▶ Activity
If a line of the listing contains the string "família", return that line.

▶ Given entries
▼

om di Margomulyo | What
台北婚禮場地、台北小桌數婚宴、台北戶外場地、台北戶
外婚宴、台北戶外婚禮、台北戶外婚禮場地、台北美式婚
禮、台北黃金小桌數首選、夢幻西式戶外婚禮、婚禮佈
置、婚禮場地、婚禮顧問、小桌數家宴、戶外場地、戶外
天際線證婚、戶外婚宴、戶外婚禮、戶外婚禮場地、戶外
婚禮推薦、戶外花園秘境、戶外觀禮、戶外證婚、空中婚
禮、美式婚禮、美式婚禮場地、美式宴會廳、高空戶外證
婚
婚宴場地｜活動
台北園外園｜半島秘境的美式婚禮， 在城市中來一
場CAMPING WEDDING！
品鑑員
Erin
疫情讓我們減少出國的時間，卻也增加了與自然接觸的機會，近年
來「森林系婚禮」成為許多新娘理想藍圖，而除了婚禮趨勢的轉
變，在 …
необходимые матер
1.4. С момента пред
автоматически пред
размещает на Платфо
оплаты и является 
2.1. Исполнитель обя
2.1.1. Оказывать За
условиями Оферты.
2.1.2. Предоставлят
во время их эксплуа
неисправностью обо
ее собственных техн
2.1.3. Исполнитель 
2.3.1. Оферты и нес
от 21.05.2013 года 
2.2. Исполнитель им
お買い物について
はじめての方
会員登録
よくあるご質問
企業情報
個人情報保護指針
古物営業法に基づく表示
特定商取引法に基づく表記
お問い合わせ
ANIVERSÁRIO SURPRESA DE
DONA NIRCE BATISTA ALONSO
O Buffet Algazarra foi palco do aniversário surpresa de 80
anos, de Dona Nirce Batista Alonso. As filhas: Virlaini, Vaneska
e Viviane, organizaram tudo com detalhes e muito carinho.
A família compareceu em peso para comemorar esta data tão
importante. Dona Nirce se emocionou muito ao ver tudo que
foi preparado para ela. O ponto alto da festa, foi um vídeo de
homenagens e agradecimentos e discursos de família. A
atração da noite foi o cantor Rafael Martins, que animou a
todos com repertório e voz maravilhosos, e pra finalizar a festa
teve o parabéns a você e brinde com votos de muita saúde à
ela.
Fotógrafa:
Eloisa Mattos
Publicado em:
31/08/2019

▲

▶ Solution below
A família compareceu em peso para comemorar esta data tão
homenagens e agradecimentos e discursos de família. A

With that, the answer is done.